Philipp Clüver (also Klüwer, Cluwer, or Cluvier, Latinized as Philippus Cluverius) (1580 – 31 December 1622) was an Early Modern German geographer and historian.

==Life==
Clüver was born in Danzig (Gdańsk), in Royal Prussia, a province of the Kingdom of Poland. After spending some time at the Polish court of Sigismund III Vasa, he began the study of law at the University of Leiden (Dutch Republic), but soon he turned his attention to history and geography, which were then taught there by Joseph Scaliger.

Clüver received science education from his father, who was Münzmeister at Danzig (coin master), but when Clüver went into different studies, his father stopped supporting his studies. He therefore travelled from Leiden across Hungary to Bohemia, where he did military service for a few years.
While in Bohemia, he translated into Latin a defense by Baron Popel Lobkowitz, who was imprisoned.

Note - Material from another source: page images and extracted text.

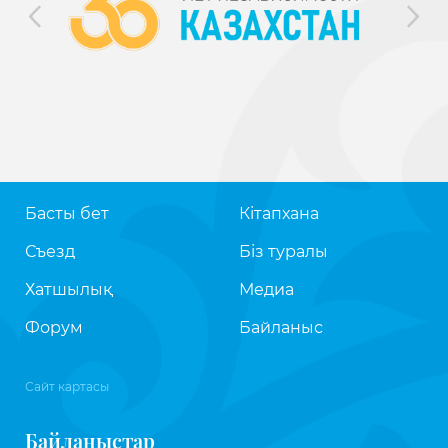
Басты бет
Кітапхана
Съезд
Біз туралы
Хатшылық
Медиа
Форум
Байланыс
Сайт картасы
Байланыстар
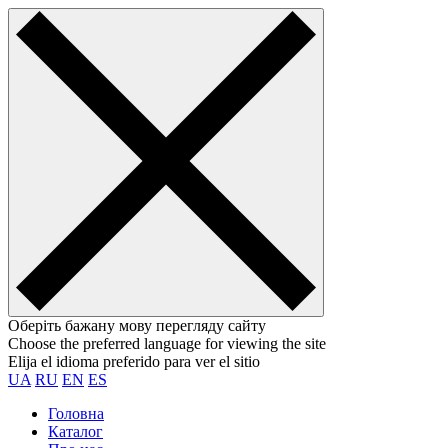
Оберіть бажану мову перегляду сайту
Choose the preferred language for viewing the site
Elija el idioma preferido para ver el sitio
UA
RU
EN
ES
Головна
Каталог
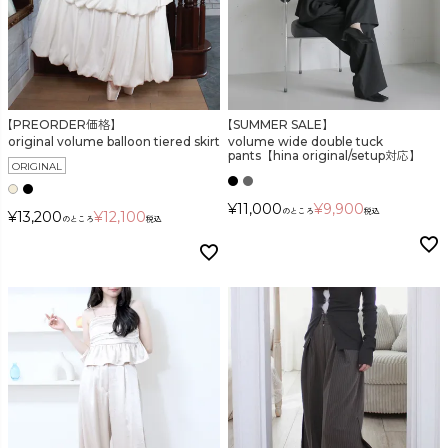
カラー
【PREORDER価格】
【SUMMER SALE】
original volume balloon tiered skirt
volume wide double tuck
pants【hina original/setup対応】
ORIGINAL
¥
11,000
¥
9,900
のところ
税込
¥
13,200
¥
12,100
価格
のところ
税込
〜
在庫なし商品
表示する
表示しない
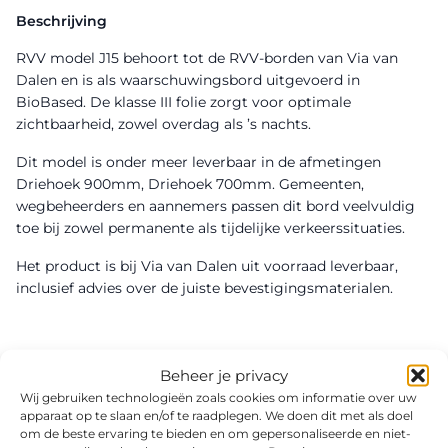
Beschrijving
RVV model J15 behoort tot de RVV-borden van Via van
Dalen en is als waarschuwingsbord uitgevoerd in
BioBased. De klasse III folie zorgt voor optimale
zichtbaarheid, zowel overdag als ’s nachts.
Dit model is onder meer leverbaar in de afmetingen
Driehoek 900mm, Driehoek 700mm. Gemeenten,
wegbeheerders en aannemers passen dit bord veelvuldig
toe bij zowel permanente als tijdelijke verkeerssituaties.
Het product is bij Via van Dalen uit voorraad leverbaar,
inclusief advies over de juiste bevestigingsmaterialen.
Beheer je privacy
Wij gebruiken technologieën zoals cookies om informatie over uw
apparaat op te slaan en/of te raadplegen. We doen dit met als doel
om de beste ervaring te bieden en om gepersonaliseerde en niet-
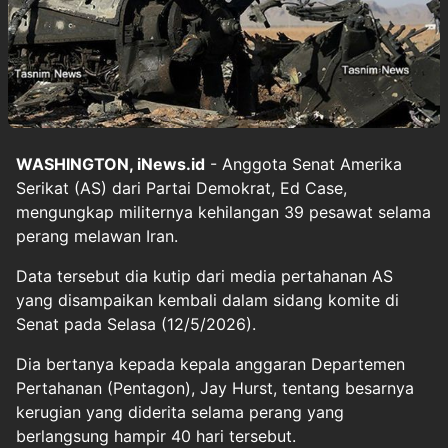
WASHINGTON, iNews.id
- Anggota Senat Amerika
Serikat (AS) dari Partai Demokrat, Ed Case,
mengungkap militernya kehilangan 39 pesawat selama
perang melawan Iran.
Data tersebut dia kutip dari media pertahanan AS
yang disampaikan kembali dalam sidang komite di
Senat pada Selasa (12/5/2026).
Dia bertanya kepada kepala anggaran Departemen
Pertahanan (Pentagon), Jay Hurst, tentang besarnya
kerugian yang diderita selama perang yang
berlangsung hampir 40 hari tersebut.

Upon his return to Leiden, he faced sanctions by the imperial (Habsburg) authorities for this, which however he could avoid with the help of his Leiden friends.

Clüver also travelled in England, Scotland, and France. He did all travel on foot, finally returning to Leiden, where (after 1616) he received a regular pension from the university. He died in Leiden.

==Work==

Clüver was an antiquary, who was given a special appointment at Leiden as geographer and put in charge of the university's library, but his life's project, it developed, was a general study of the geography of Antiquity, based not only on classical literary sources, but – and this was his contribution – supplemented by wide travels and local inspections. He became virtually the founder of historical geography.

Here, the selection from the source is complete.